Question about not dating anymore
Question about not dating anymore
Hey all, hope everyone is doing well.
I’m curious if anyone out there has made a conscious decision to not date or be in a relationship anymore.
If so, what was your rationale? Do you feel it was the right decision? If you’re currently considering it, why?
I actively did not pursue relationships for about 7 years after a bad relationship to focus on myself and figure out who I was. One of the best decisions I ever made. Was definetley lonely at times, but you really learn to appreciate yourself and your own company, which many people never manage to do. Some people can never be alone. And it was important to learn to have relationships with people as people first and not as potential partners as default.
True taking the time to look inward is always a good thing. Glad it worked out for you and you have a better sense of who you are! It’s not an easy road to travel.
Good point on engaging people as people. It can be a safer first step than to assume a romantic angle from the beginning.

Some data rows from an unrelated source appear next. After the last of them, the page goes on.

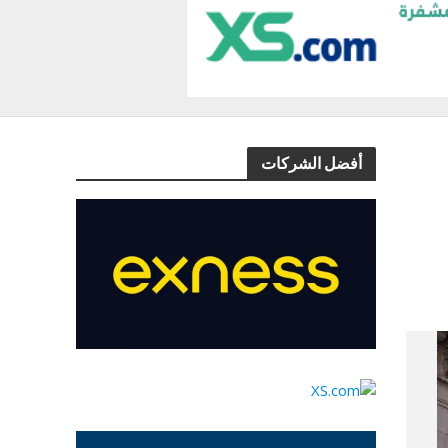
أفضل الشركات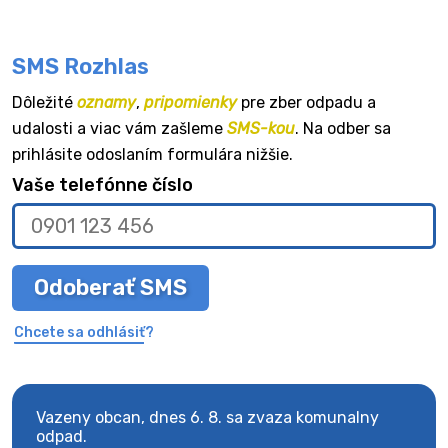
SMS Rozhlas
Dôležité
oznamy
,
pripomienky
pre zber odpadu a
udalosti a viac vám zašleme
SMS-kou
. Na odber sa
prihlásite odoslaním formulára nižšie.
Vaše telefónne číslo
Odoberať SMS
Chcete sa odhlásiť?
Vazeny obcan, dnes 6. 8. sa zvaza komunalny
Vaze
odpad.
odpa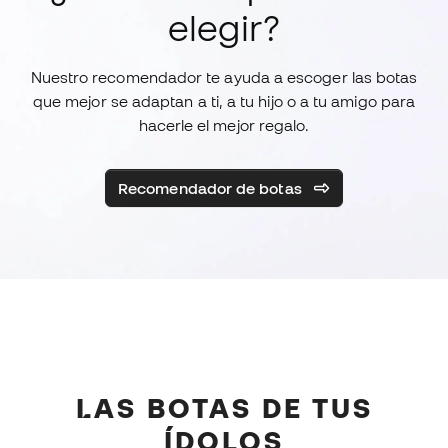
elegir?
Nuestro recomendador te ayuda a escoger las botas
que mejor se adaptan a ti, a tu hijo o a tu amigo para
hacerle el mejor regalo.
Recomendador de botas
LAS BOTAS DE TUS
ÍDOLOS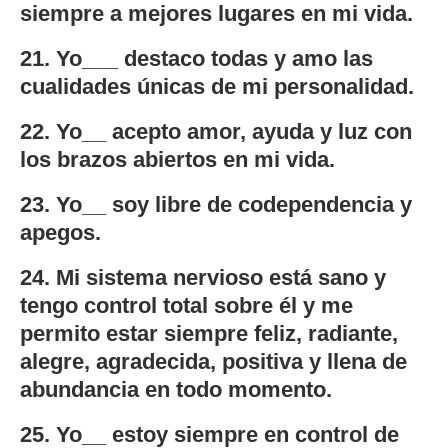
siempre a mejores lugares en mi vida.
21. Yo___ destaco todas y amo las
cualidades únicas de mi personalidad.
22. Yo__ acepto amor, ayuda y luz con
los brazos abiertos en mi vida.
23. Yo__ soy libre de codependencia y
apegos.
24. Mi sistema nervioso está sano y
tengo control total sobre él y me
permito estar siempre feliz, radiante,
alegre, agradecida, positiva y llena de
abundancia en todo momento.
25. Yo__ estoy siempre en control de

Having “done the time”, are you back to dating or was your journey a destination to being single?
Thank you so much for sharing!!
Of course! Not just as a saftey thing, but interacting with people not as a possible extension of my own life so to speak really changed my outlook.
It may seems kinda obvious on the surface, but so much of our lifes (at least in my experience) we're trained to always be looking at people as potential partners and when you do that as a default its almost viewing people through a lens of "what can they do for me" and if they are the puzzle piece you're looking for. When that happens you don't really engage with people on a deeper level since you're not approaching them as complex, complete, independant lifes outside of your own, but rather as a "character in your story". And when society trains us to be that way it happens subconciously, even when you may not realize it.

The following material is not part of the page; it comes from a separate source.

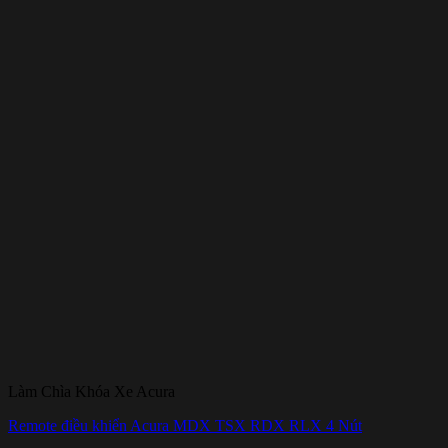
Làm Chìa Khóa Xe Acura
Remote điều khiển Acura MDX TSX RDX RLX 4 Nút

It took time, but deprogramming that part of myself has helped me connect with people on so much of a more personal and respectful level. And in turn being able to do that made me someone more worth being around. Which eventually that did lead to my current long term relationship funny enough, and we plan to get married. Though we were friends for around 3 years before we started dating, and that has helped in its own way. Your partner should be your best friend after all, they're the teammate you choose. So being someone worth being friends with helps a lot.